Einde inhoudsopgave
Overeenkomst tussen het Koninkrijk der Nederlanden en de Europese Octrooiorganisatie betreffende het onderdeel van het Europees Octrooibureau in 's-Gravenhage, inclusief Afzonderlijke overeenkomst
Artikel 7 Tewerkstellingsvergunning, verblijfsvergunning, verplichte registratie
Geldend
Geldend vanaf 27-06-2006
- Bronpublicatie:
27-06-2006, Trb. 2006, 155 (uitgifte: 10-08-2006, kamerstukken/regelingnummer: -)
- Inwerkingtreding
27-06-2006
- Bronpublicatie inwerkingtreding:
27-06-2006, Trb. 2006, 155 (uitgifte: 10-08-2006, kamerstukken/regelingnummer: -)
- Vakgebied(en)
EU-recht / Instituties
Intellectuele-eigendomsrecht / Octrooirecht
1.
Personeelsleden van het Bureau die hun werkzaamheden in Nederland uitoefenen:
- a.
behoeven geen tewerkstellingsvergunning te hebben;
- b.
behoeven geen verblijfsvergunning te hebben en zijn niet onderworpen aan de bepalingen betreffende de registratie van vreemdelingen, mits zij in het bezit zijn van de identiteitskaart bedoeld in artikel 8; hetzelfde geldt voor hun inwonende gezinsleden;
- c.
zijn niet onderworpen aan de toepassing van de voorschriften met betrekking tot de vermelding van de kerkelijke gezindte in de Nederlandse bevolkingsregisters; hetzelfde geldt voor hun inwonende gezinsleden.
2.
Inwonende gezinsleden van een personeelslid van het Bureau zoals omschreven in het eerste lid van de Afzonderlijke overeenkomst behoeven voor de duur van het dienstverband van het personeelslid bij het Bureau geen tewerkstellingsvergunning te hebben.
3.
De aan personeelsleden van het Bureau tijdens de periode van hun dienstverband en aan hun inwonende gezinsleden verleende rechten vervallen bij het definitieve vertrek van het personeelslid of bij het verstrijken van een redelijke termijn als bedoeld in artikel 39, tweede en derde lid, van het Verdrag van Wenen, welke termijn wordt geteld vanaf de datum waarop het personeelslid zijn taak beëindigt of het gezinslid niet langer inwonend is.
4.
Onverminderd het bepaalde in het derde lid, hebben voormalige personeelsleden van het Bureau en hun inwonende gezinsleden of voormalige inwonende gezinsleden aanspraak op verblijfsrecht in Nederland conform de Nederlandse vreemdelingenwetgeving.

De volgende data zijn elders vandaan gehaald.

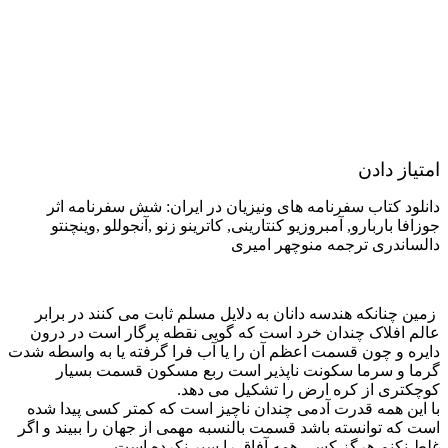
امتیاز دادن
دانلود کتاب سفرنامه های ونیزیان در ایران: ش‍ش‌ س‍ف‍رن‍ام‍ه‌ اثر
جوزافا باربارو, آمبروزیو کنتارینی, کاترینو زنو ,آنجوللو ,وینچنتو
دالساندری ترجمه منوچهر امیری
زمین چنانکه هندسه دانان به دلایل مسلم ثابت می کنند در برابر
عالم افلاک چندان خرد است که گویی نقطه پرگار است در درون
دایره و چون قسمت اعظم آن را یا آب فرا گرفته یا به واسطه شدت
گرما و سرما سکونت ناپذیر است ربع مسکون قسمت بسیار
کوچکتری از کره ارض را تشکیل می دهد.
با این همه قدرت آدمی چندان ناچیز است که کمتر کسی پیدا شده
است که توانسته باشد قسمت بالنسبه مهمی از جهان را ببیند و اگر
غلط نکنم هرگز کسی همه آفاق را سیر نکرده است.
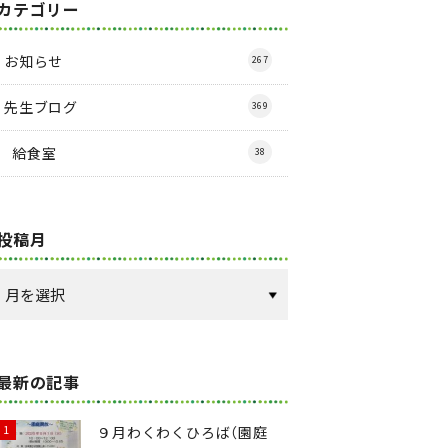
カテゴリー
お知らせ
267
先生ブログ
369
給食室
38
投稿月
最新の記事
９月わくわくひろば（園庭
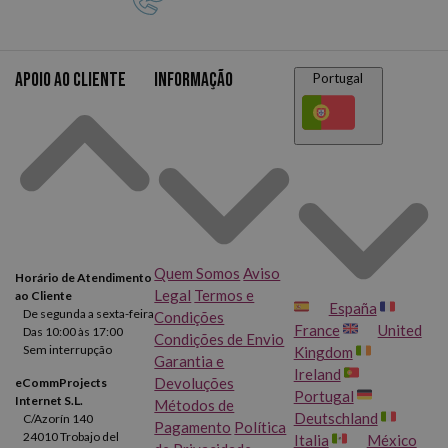
Apoio ao cliente
Informação
Portugal
Quem Somos
Aviso
Horário de Atendimento
Legal
Termos e
ao Cliente
España
De segunda a sexta-feira
Condições
France
United
Das 10:00 às 17:00
Condições de Envio
Sem interrupção
Kingdom
Garantia e
Ireland
Devoluções
eCommProjects
Portugal
Internet S.L.
Métodos de
Deutschland
C/Azorín 140
Pagamento
Política
24010 Trobajo del
Italia
México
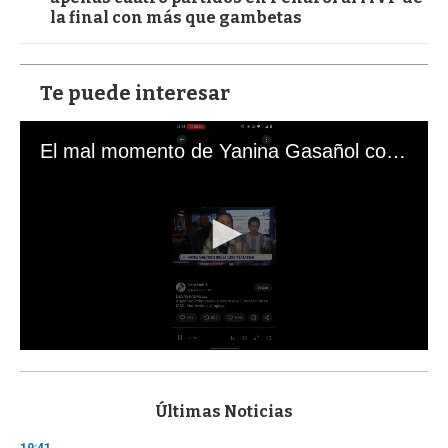
la final con más que gambetas
Te puede interesar
El mal momento de Yanina Gasañol con un hincha argentino en "Subrayado"
0
s
e
c
Últimas Noticias
o
n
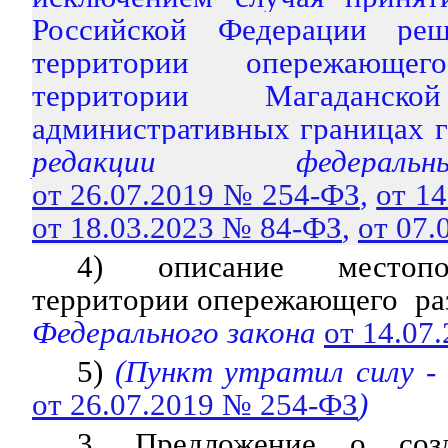
Российской Федерации ре
территории опережающе
территории Магаданс
административных границах 
редакции федераль
от 26.07.2019 № 254-ФЗ
,
от 1
от 18.03.2023 № 84-ФЗ
,
от 07.
4) описание местопо
территории опережающего ра
Федерального закона
от 14.07
5)
(Пункт утратил силу -
от 26.07.2019 № 254-ФЗ
)
3. Предложение о созд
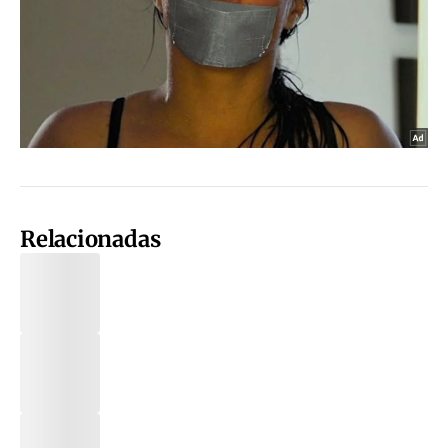
Relacionadas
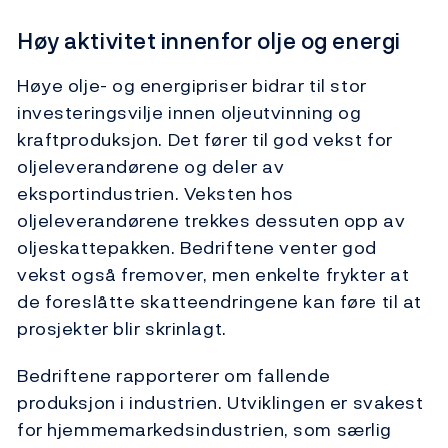
Høy aktivitet innenfor olje og energi
Høye olje- og energipriser bidrar til stor
investeringsvilje innen oljeutvinning og
kraftproduksjon. Det fører til god vekst for
oljeleverandørene og deler av
eksportindustrien. Veksten hos
oljeleverandørene trekkes dessuten opp av
oljeskattepakken. Bedriftene venter god
vekst også fremover, men enkelte frykter at
de foreslåtte skatteendringene kan føre til at
prosjekter blir skrinlagt.
Bedriftene rapporterer om fallende
produksjon i industrien. Utviklingen er svakest
for hjemmemarkedsindustrien, som særlig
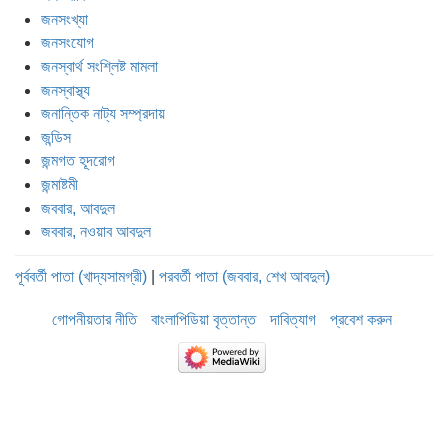
জনসংখ্যা
জনসংযোগ
জনস্বার্থ সংশ্লিষ্ট মামলা
জনস্বাস্থ্য
জনান্তিক নাট্য সম্প্রদায়
জন্ডিস
জন্মগত হূদরোগ
জন্মাষ্টমী
জববার, আবদুল
জববার, নওয়াব আবদুল
পূর্ববর্তী পাতা (খাদ্যসামগ্রী)
|
পরবর্তী পাতা (জববার, শেখ আবদুল)
গোপনীয়তার নীতি
বাংলাপিডিয়া বৃত্তান্ত
দাবিত্যাগ
প্রবেশ করুন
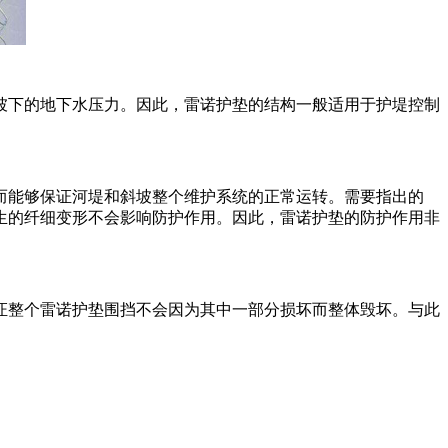
坡下的地下水压力。因此，雷诺护垫的结构一般适用于护堤控制
而能够保证河堤和斜坡整个维护系统的正常运转。需要指出的
生的纤细变形不会影响防护作用。因此，雷诺护垫的防护作用非
证整个雷诺护垫围挡不会因为其中一部分损坏而整体毁坏。与此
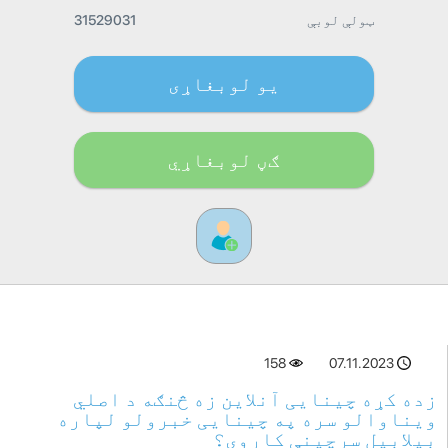
ټولې لوبې
31529031
یو لوبغاړی
ګڼ لوبغاړي
158
07.11.2023
زده کړه چینایی آنلاین زه څنګه د اصلي
ویناوالو سره په چینایی خبرولو لپاره
بیلابیل سرچینې کاروی؟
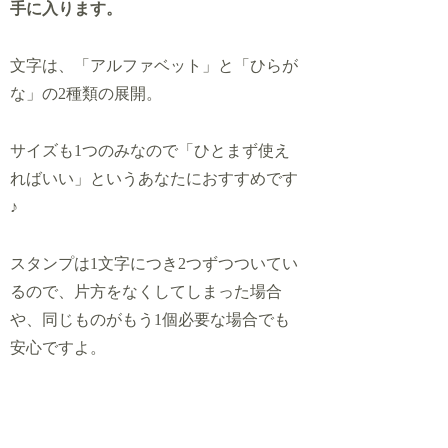
手に入ります。
文字は、「アルファベット」と「ひらが
な」の2種類の展開。
サイズも1つのみなので「ひとまず使え
ればいい」というあなたにおすすめです
♪
スタンプは1文字につき2つずつついてい
るので、片方をなくしてしまった場合
や、同じものがもう1個必要な場合でも
安心ですよ。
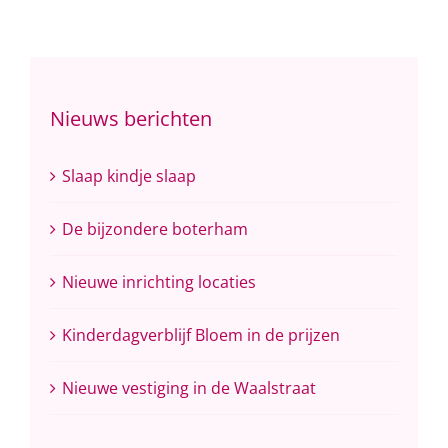
Nieuws berichten
Slaap kindje slaap
De bijzondere boterham
Nieuwe inrichting locaties
Kinderdagverblijf Bloem in de prijzen
Nieuwe vestiging in de Waalstraat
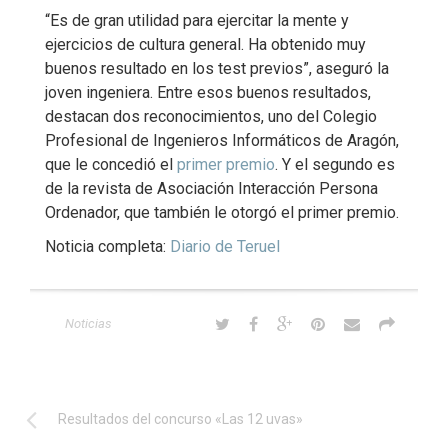
“Es de gran utilidad para ejercitar la mente y
ejercicios de cultura general. Ha obtenido muy
buenos resultado en los test previos”, aseguró la
joven ingeniera. Entre esos buenos resultados,
destacan dos reconocimientos, uno del Colegio
Profesional de Ingenieros Informáticos de Aragón,
que le concedió el
primer premio
. Y el segundo es
de la revista de Asociación Interacción Persona
Ordenador, que también le otorgó el primer premio.
Noticia completa:
Diario de Teruel
Noticias
Resultados del concurso «Las 12 uvas»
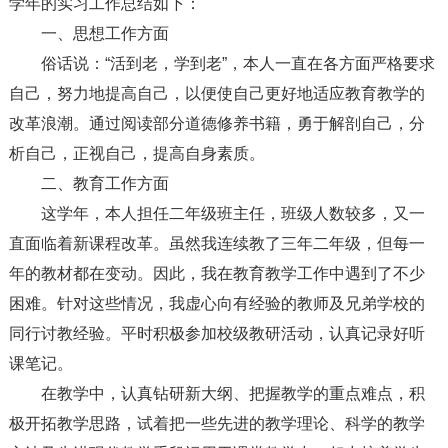
学年的实习工作总结如下：
一、思想工作方面
俗话说：“活到老，学到老”，本人一直在各方面严格要求
自己，努力地提高自己，以便使自己更好地适应教育教学的
改革浪潮。通过阅读部分道德修养书籍，勇于解剖自己，分
析自己，正视自己，提高自身素质。
二、教育工作方面
这学年，本人担任二年级班主任，班级人数较多，又一
直面临着新课程改革。虽然我连续教了三年二年级，但每一
年的教材都在变动。因此，我在教育教学工作中遇到了不少
困难。针对这些情况，我虚心向有经验的教师及兄弟学校的
同行讨教经验。平时积极参加校级教研活动，认真记录好听
课笔记。
在教学中，认真钻研新大纲、把握教学的重点难点，积
极开拓教学思路，试着把一些先进的教学理论、科学的教学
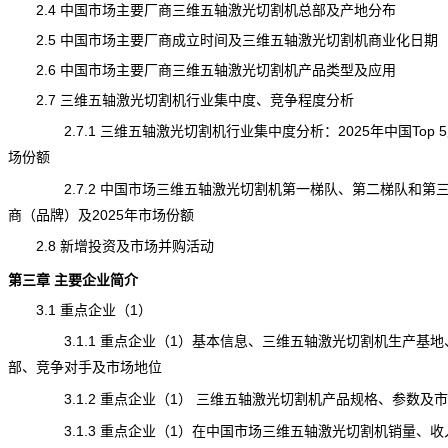
2.4 中国市场主要厂商三维五轴激光切割机总部及产地分布
2.5 中国市场主要厂商成立时间及三维五轴激光切割机商业化日期
2.6 中国市场主要厂商三维五轴激光切割机产品类型及应用
2.7 三维五轴激光切割机行业集中度、竞争程度分析
2.7.1 三维五轴激光切割机行业集中度分析：2025年中国Top 
场份额
2.7.2 中国市场三维五轴激光切割机第一梯队、第二梯队和第
商（品牌）及2025年市场份额
2.8 新增投资及市场并购活动
第三章 主要企业简介
3.1 重点企业（1）
3.1.1 重点企业（1）基本信息、
三维五轴激光切割机
生产基地
部、竞争对手及市场地位
3.1.2 重点企业（1） 三维五轴激光切割机产品规格、参数及
3.1.3 重点企业（1）在中国市场三维五轴激光切割机销量、收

Voor de verkrijging van het verblijfsrecht ingevolge de Nederlandse vreemdelingenwetgeving wordt elke periode van legitiem verblijf in Nederland, als geprivilegieerd persoon of ingevolge de vreemdelingenwetgeving, opgebouwd vóór of tijdens het dienstverband van het betrokken personeelslid bij het onderdeel, in aanmerking genomen en meegeteld.